▶ TASK BRIEF
Only the number is needed: count the lines below that hold the string "Premiery".

▶ DATA PROVIDED
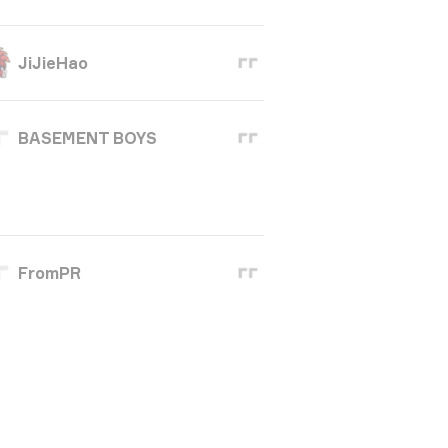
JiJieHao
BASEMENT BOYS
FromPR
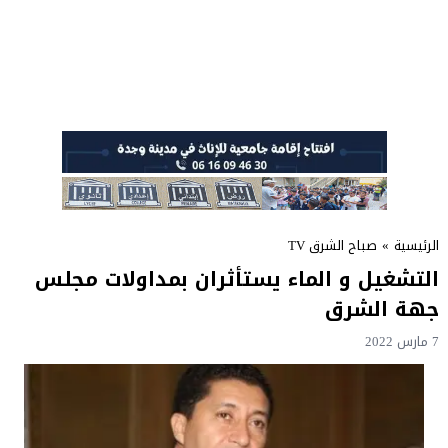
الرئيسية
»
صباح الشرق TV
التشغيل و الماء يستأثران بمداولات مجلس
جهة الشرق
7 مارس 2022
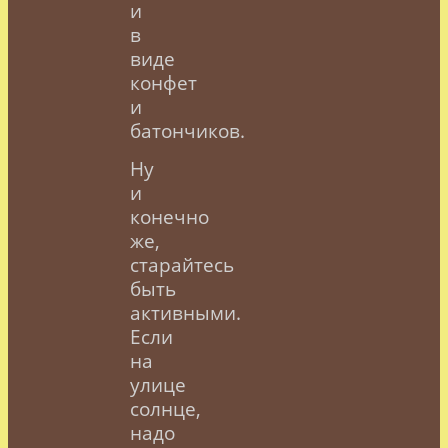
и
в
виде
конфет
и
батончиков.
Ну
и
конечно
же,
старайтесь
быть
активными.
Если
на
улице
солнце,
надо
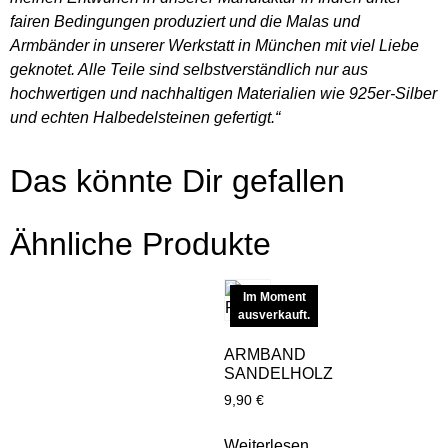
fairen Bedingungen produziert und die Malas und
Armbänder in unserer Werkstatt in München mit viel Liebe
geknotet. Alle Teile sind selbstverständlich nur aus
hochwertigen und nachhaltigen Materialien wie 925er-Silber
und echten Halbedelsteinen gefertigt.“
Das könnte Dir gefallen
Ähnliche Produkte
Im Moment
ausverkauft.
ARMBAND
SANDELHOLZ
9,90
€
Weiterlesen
==
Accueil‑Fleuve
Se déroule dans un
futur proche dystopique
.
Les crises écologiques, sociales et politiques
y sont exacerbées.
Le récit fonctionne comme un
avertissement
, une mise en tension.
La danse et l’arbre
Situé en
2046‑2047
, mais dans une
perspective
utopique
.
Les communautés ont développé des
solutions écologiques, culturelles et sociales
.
---
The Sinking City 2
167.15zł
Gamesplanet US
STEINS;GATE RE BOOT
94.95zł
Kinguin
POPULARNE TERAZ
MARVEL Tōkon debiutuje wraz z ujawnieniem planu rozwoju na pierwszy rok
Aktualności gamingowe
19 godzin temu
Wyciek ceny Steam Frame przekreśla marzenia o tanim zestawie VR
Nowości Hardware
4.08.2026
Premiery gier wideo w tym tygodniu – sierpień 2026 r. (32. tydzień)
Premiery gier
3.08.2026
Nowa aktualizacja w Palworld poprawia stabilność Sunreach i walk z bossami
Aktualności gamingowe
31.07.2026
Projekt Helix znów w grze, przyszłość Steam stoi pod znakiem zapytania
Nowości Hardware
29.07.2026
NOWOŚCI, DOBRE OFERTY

▶ RESULT
2